Noisy Expectation-Maximization: Applications and Generalizations
This addresses the problem of slow convergence in EM algorithms for practitioners in statistics and machine learning, though it is incremental as it builds on the standard EM method.
The paper introduces the Noisy Expectation-Maximization (NEM) algorithm, which uses injected noise to speed up convergence of the EM algorithm to a local maximum of the likelihood surface under a positivity condition, demonstrating benefits on Gaussian mixture models with additive and multiplicative noise.
We present a noise-injected version of the Expectation-Maximization (EM) algorithm: the Noisy Expectation Maximization (NEM) algorithm.
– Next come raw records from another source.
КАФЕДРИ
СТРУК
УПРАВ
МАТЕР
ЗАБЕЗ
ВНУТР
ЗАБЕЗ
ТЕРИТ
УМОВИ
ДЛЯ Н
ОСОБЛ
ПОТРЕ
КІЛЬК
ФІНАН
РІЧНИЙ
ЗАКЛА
The NEM algorithm uses noise to speed up the convergence of the EM algorithm. The NEM theorem shows that injected noise speeds up the average convergence of the EM algorithm to a local maximum of the likelihood surface if a positivity condition holds. The generalized form of the noisy expectation-maximization (NEM) algorithm allow for arbitrary modes of noise injection including adding and multiplying noise to the data. We demonstrate these noise benefits on EM algorithms for the Gaussian mixture model (GMM) with both additive and multiplicative NEM noise injection. A separate theorem (not presented here) shows that the noise benefit for independent identically distributed additive noise decreases with sample size in mixture models. This theorem implies that the noise benefit is most pronounced if the data is sparse. Injecting blind noise only slowed convergence.